A team of Emory professors, students and Michael C. Carlos Museum staff conducted an experiment to emulate the experience of visiting the Parthenon in Athens on the replica in Nashville, Tenn., on Saturday.

The experiment involved recreating “frieze” – a series of sculptured panels – that used to surround the Parthenon in Athens and raising them up onto the Parthenon replica.

The Parthenon, an iconic building in Athens, Greece, was formerly a temple. Scholars have been fascinated with the Parthenon for many years, College senior Rebecca Levitan said, because it was one of the first iconic pieces of Western architecture.

Most aspects of Western architecture derived some elements from the Parthenon because the building stood for the values of democracy and liberty.
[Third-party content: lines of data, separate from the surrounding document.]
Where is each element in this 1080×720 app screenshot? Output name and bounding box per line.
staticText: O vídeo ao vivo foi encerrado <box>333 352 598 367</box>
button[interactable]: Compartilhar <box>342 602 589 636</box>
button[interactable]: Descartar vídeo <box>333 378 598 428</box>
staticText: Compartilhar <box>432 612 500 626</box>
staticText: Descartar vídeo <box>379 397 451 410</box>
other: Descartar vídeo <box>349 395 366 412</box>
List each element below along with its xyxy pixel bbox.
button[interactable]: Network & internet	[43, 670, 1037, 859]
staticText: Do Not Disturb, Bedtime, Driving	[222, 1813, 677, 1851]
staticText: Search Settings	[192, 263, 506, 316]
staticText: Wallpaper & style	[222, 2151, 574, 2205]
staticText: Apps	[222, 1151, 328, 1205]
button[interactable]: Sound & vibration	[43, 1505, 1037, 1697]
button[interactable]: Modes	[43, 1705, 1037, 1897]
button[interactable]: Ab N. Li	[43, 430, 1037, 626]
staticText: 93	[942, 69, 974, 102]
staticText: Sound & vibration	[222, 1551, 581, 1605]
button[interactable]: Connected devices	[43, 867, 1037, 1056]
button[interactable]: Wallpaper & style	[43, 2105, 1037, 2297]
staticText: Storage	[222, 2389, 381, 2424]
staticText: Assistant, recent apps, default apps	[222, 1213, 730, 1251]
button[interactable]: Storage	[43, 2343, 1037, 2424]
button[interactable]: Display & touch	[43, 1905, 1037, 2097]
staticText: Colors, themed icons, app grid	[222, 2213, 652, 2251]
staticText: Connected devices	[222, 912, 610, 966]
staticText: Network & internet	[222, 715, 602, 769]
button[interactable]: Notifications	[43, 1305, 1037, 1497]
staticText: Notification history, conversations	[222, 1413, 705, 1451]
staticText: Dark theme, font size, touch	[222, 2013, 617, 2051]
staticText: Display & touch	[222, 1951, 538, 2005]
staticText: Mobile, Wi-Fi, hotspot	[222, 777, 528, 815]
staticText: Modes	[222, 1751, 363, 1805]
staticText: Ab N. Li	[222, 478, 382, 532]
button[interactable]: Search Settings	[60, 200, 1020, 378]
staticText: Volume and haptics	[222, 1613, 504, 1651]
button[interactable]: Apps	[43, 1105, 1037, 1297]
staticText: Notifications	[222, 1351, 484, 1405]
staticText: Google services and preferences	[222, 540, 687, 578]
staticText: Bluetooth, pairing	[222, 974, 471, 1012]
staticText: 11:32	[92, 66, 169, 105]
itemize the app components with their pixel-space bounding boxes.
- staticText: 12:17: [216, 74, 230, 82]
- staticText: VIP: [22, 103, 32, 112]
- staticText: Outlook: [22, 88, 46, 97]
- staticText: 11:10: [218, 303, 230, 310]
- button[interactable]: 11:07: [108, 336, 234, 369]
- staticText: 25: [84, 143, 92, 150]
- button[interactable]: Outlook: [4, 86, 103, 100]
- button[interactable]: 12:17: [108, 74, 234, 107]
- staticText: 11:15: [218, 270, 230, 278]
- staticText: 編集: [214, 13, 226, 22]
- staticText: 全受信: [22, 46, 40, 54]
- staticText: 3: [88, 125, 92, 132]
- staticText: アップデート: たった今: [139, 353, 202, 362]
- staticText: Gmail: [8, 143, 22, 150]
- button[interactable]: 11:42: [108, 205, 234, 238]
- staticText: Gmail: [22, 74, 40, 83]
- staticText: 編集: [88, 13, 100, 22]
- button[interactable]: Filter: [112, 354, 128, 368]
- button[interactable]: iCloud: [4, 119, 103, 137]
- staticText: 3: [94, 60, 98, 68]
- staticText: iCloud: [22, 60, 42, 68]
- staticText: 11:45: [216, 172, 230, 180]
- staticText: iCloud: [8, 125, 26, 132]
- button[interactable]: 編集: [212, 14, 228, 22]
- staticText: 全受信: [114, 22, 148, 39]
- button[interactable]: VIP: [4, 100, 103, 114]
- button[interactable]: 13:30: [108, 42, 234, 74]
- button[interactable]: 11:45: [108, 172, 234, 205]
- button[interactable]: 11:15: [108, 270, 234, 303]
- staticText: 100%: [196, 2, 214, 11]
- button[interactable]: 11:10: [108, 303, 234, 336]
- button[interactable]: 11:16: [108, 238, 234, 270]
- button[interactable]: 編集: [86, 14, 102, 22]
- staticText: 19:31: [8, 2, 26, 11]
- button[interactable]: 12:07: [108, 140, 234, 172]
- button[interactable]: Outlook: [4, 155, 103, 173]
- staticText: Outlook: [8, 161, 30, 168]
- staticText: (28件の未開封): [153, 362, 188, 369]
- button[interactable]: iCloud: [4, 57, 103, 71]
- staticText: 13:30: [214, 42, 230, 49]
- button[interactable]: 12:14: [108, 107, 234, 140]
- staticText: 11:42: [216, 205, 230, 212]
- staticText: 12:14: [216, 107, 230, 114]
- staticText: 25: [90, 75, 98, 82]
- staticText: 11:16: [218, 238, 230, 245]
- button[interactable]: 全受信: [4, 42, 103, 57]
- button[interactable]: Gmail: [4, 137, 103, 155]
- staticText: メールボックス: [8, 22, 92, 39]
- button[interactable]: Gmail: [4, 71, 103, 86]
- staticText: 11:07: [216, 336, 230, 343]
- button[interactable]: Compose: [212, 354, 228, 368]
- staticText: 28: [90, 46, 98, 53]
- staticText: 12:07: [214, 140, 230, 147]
In addition, it displayed  a complex architectural structure.

Located high above eye level in the dark and cramped corners behind the colonnade, or a long sequence of columns, the “frieze” has puzzled art history scholars for years, because the beautiful sculptures were tucked away into an “awkward” corner where it was unclear even as to whether or not visitors to the temple could see them, art history professor Bonna Wescoat said in a post for the Nashville Arts Magazine blog.

The team – including art history graduate students, visual arts students, art history students, staff from the Carlos Museum and Wescoat – planned to collect data about the locations where one could see the sculptures to infer what the sculptures could have represented or been used for.

Wescoat and her students started the project this semester to determine whether or not the Parthenon “frieze” could be seen by worshippers in and around the temple and whether the sculptures played any sort of role in the temple’s rituals, said Levitan, who contributed extensively to the project by researching the colors that would have been on the panels.

The sculptures show a parade in honor of Athena with men, horses and riders as part of procession and may have been intended to encourage worshippers to feel as though they were part of the procession, according to Levitan.

“I’ve always wondered how visible the frieze would be on the building, since it is partially blocked by the exterior colonnade,” said College sophomore Hannah Smagh, who contributed to the painting and mounting of the panels. “This experiment was a great chance to see what it would be like up on the building.”

The panels were removed from the Parthenon in Athens and are now in museums in Athens, London and Paris.

There, the sculptures upon them are perfectly visible but give little insight into the greater role the entire frieze, in its specific architectural position, played in the goings-on of the temple.

Students and staff from several departments at Emory, as well as architecture at Georgia Institute of Technology, worked together to recreate the frieze so that it would significantly resemble the original frieze in Athens.

The team had to conduct extensive research and planning as to the proportions, colors, size and design of the sculptures of the frieze.

“The project got people from all over the university and was a totally collaborative, multidisciplinary effort, involving departments such as sociology, visual arts, public health, theatre and elements of the museum,” Levitan said. “We really pulled in all resources Emory has.”

Hundreds of hours of work went into recreating the panels since they started at the beginning of the semester, she said.

“The process of making panels was extremely time-consuming and was far more than expected,” she said. “Finding the time to dedicate to panels was a challenge I didn’t anticipate.”

Once the panels were completed, the team used a crane to raise them onto the Nashville Parthenon replica and used Vanderbilt University students and Parthenon visitors to determine at which points to the temple could have seen the sculptures and for what the sculptures could have been used.

By using a traditional research approach involving standard sociology and art history research, the team hopes to determine a concrete answer as to the meaning of the sculptures.

Additionally, Levitan expressed excitement that the experiment forged further connections between the Nashville Parthenon and students at Vanderbilt and Emory.

“These sorts of networks really lead to greater fluidity of research and ideas,” she said.

Smagh agreed, saying that the Nashville Parthenon is considering placing their panels in the museum underneath the building with a video explanation of the project, which would educate the public about the monument as well as raise awareness as to Emory’s influence on the experiment.